On the show, Sharon Osbourne described an experience from years earlier that she said changed how she thought about dying by choice. She said that during a period when she had sought help in a facility following what she called a mental breakdown, she met two young women whose mothers had taken their own lives. Sharon Osbourne told Morgan that seeing their condition and the damage it had caused convinced her she could not inflict that kind of pain on her children, regardless of how overwhelming her grief might be.

Her account drew a line between the couple’s previously stated plan, which had focused on degenerative illness and loss of autonomy, and the reality of making decisions immediately after a sudden death. In the interview, she said the shock of Ozzy Osbourne’s death and the immediate aftermath did not lessen her belief that the children mattered most, describing them as “unbelievable” and “magnificent” in the period since.

Public discussion of assisted dying in Switzerland often centres on organisations that can support foreign nationals under specific conditions, though the legal frameworks and medical requirements differ by canton and provider. Over the years, Swiss assisted-dying clinics have been cited by high-profile figures as an option if terminal or degenerative illness removes independence, while critics argue it risks normalising suicide or creating pressure on the vulnerable. Sharon and Ozzy Osbourne’s comments have repeatedly been used as a celebrity reference point in that debate, particularly because they framed it as a shared plan made in advance to avoid dementia-related decline.
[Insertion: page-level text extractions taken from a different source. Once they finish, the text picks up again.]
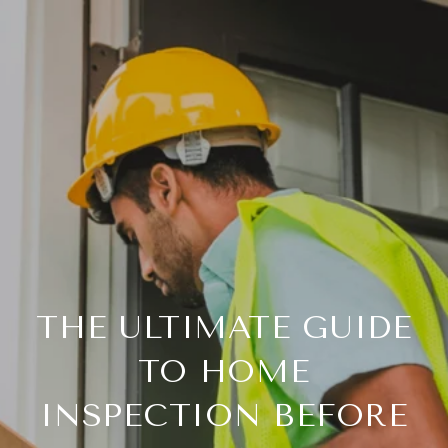
THE ULTIMATE GUIDE
TO HOME
INSPECTION BEFORE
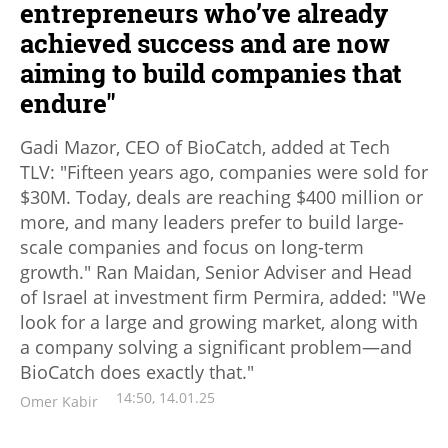
entrepreneurs who’ve already
achieved success and are now
aiming to build companies that
endure"
Gadi Mazor, CEO of BioCatch, added at Tech
TLV: "Fifteen years ago, companies were sold for
$30M. Today, deals are reaching $400 million or
more, and many leaders prefer to build large-
scale companies and focus on long-term
growth." Ran Maidan, Senior Adviser and Head
of Israel at investment firm Permira, added: "We
look for a large and growing market, along with
a company solving a significant problem—and
BioCatch does exactly that."
14:50, 14.01.25
Omer Kabir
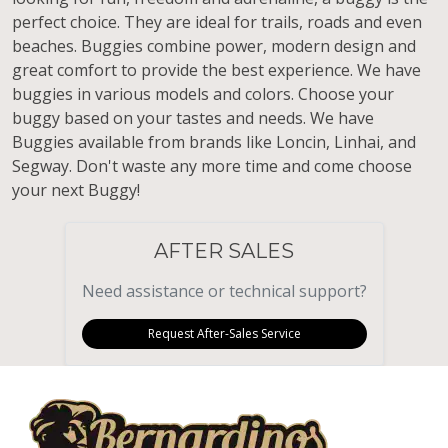
perfect choice. They are ideal for trails, roads and even
beaches. Buggies combine power, modern design and
great comfort to provide the best experience. We have
buggies in various models and colors. Choose your
buggy based on your tastes and needs. We have
Buggies available from brands like Loncin, Linhai, and
Segway. Don't waste any more time and come choose
your next Buggy!
AFTER SALES
Need assistance or technical support?
Request After-Sales Service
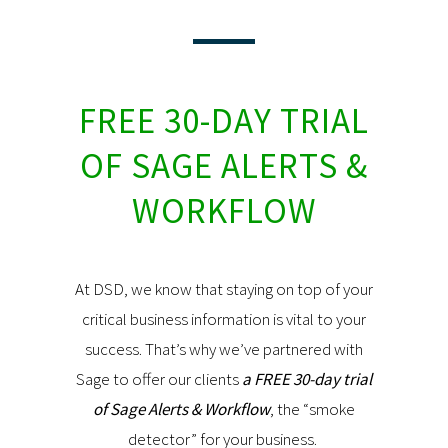
FREE 30-DAY TRIAL
OF SAGE ALERTS &
WORKFLOW
At DSD, we know that staying on top of your
critical business information is vital to your
success. That’s why we’ve partnered with
Sage to offer our clients
a FREE 30-day trial
of Sage Alerts & Workflow
, the “smoke
detector” for your business.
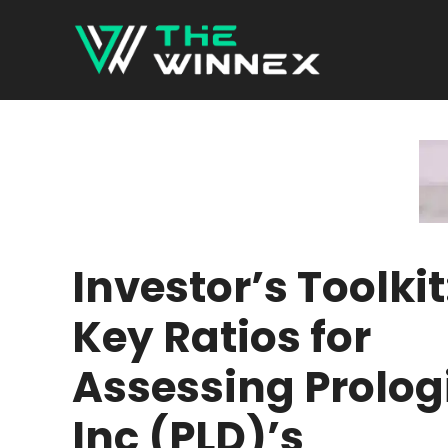
Skip
to
content
Investor’s Toolkit
Key Ratios for
Assessing Prolog
Inc (PLD)’s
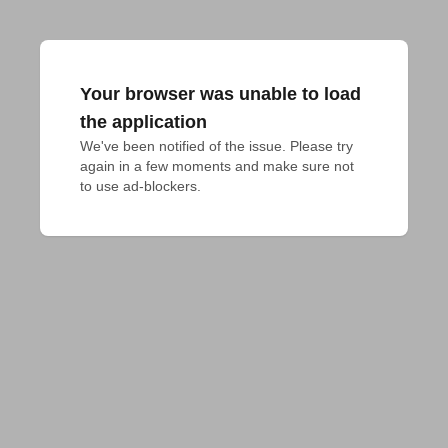
Your browser was unable to load
the application
We've been notified of the issue. Please try 
again in a few moments and make sure not 
to use ad-blockers.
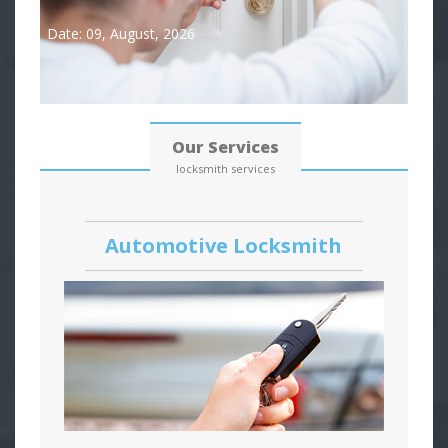
Date: 09, August, 2026
Our Services
locksmith services
Automotive Locksmith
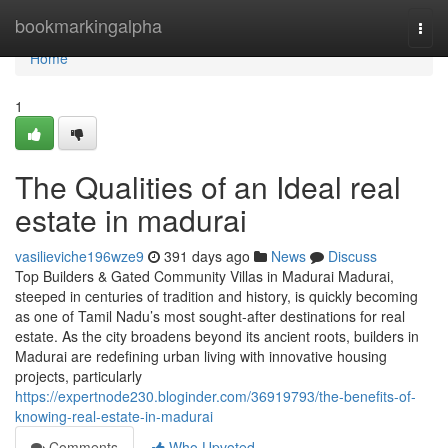
Home
bookmarkingalpha
Togg
navi
Home
1
The Qualities of an Ideal real
estate in madurai
vasilieviche196wze9
391 days ago
News
Discuss
Top Builders & Gated Community Villas in Madurai Madurai,
steeped in centuries of tradition and history, is quickly becoming
as one of Tamil Nadu’s most sought-after destinations for real
estate. As the city broadens beyond its ancient roots, builders in
Madurai are redefining urban living with innovative housing
projects, particularly
https://expertnode230.bloginder.com/36919793/the-benefits-of-
knowing-real-estate-in-madurai
Comments
Who Upvoted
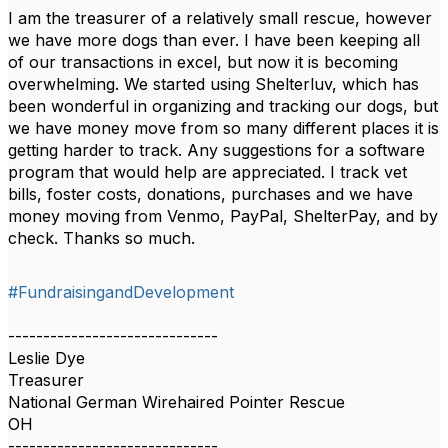
I am the treasurer of a relatively small rescue, however
we have more dogs than ever. I have been keeping all
of our transactions in excel, but now it is becoming
overwhelming. We started using Shelterluv, which has
been wonderful in organizing and tracking our dogs, but
we have money move from so many different places it is
getting harder to track. Any suggestions for a software
program that would help are appreciated. I track vet
bills, foster costs, donations, purchases and we have
money moving from Venmo, PayPal, ShelterPay, and by
check. Thanks so much.
#FundraisingandDevelopment
------------------------------
Leslie Dye
Treasurer
National German Wirehaired Pointer Rescue
OH
------------------------------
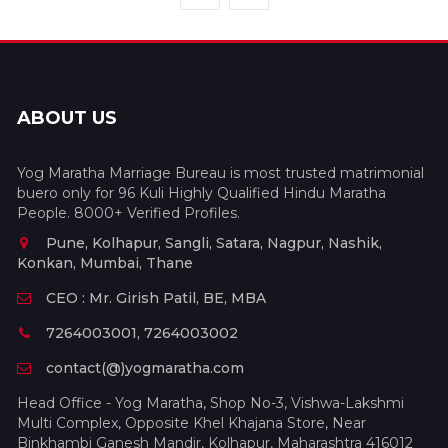
ABOUT US
Yog Maratha Marriage Bureau is most trusted matrimonial
buero only for 96 Kuli Highly Qualified Hindu Maratha
People. 8000+ Verified Profiles.
Pune, Kolhapur, Sangli, Satara, Nagpur, Nashik,
Konkan, Mumbai, Thane
CEO : Mr. Girish Patil, BE, MBA
7264003001, 7264003002
contact(@)yogmaratha.com
Head Office - Yog Maratha, Shop No-3, Vishwa-Lakshmi
Multi Complex, Opposite Khel Khajana Store, Near
Binkhambi Ganesh Mandir, Kolhapur, Maharashtra 416012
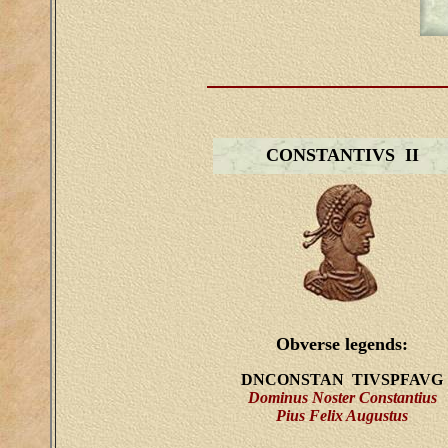
CONSTANTIVS II
Obverse legends:
DNCONSTAN TIVSPFAVG
Dominus Noster Constantius
Pius Felix Augustus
Ozzy Osbourne’s final months, as described in reporting around Sharon Osbourne’s interview, involved significant health challenges alongside what was presented as an effort to maintain contact with fans and music. Entertainment Weekly reported that Sharon Osbourne told Morgan her husband had seemed “ready” to die in the weeks before his death, and that he had been experiencing vivid dreams and a sense that the end was approaching.

The interview also revisited the couple’s long partnership, both personal and professional. Sharon Osbourne managed Ozzy Osbourne’s career for decades and was credited with helping steer his post-Black Sabbath success, including the commercial peak of his solo years and the reinvention of the family as reality-TV stars through The Osbournes in the early 2000s.

In the days since the programme aired, the comments have been amplified widely online, with clips and excerpts shared across social platforms and entertainment outlets. Coverage has focused on Sharon Osbourne’s description of Ozzy Osbourne’s final moments and her explanation for rejecting the idea of dying alongside him, in contrast with previous public statements that suggested she could not imagine life without him.

While much of the public attention has centred on the phrase “death pact,” Sharon Osbourne’s account on Morgan’s show framed her choice less as a reversal of beliefs about assisted dying and more as a boundary drawn by motherhood and the memory of what she said she had witnessed first-hand. In that telling, the couple’s earlier plan remained connected to illness and loss of capacity, but her response to bereavement was governed by the consequences she feared for her children.

Ozzy Osbourne’s death prompted tributes from across the music industry, reflecting his status as a foundational figure in heavy metal and a celebrity whose persona reached well beyond rock audiences. Sharon Osbourne, in the interview, described living with grief as an ongoing process rather than something resolved by any single decision, saying she was learning to carry it while remaining present for her family.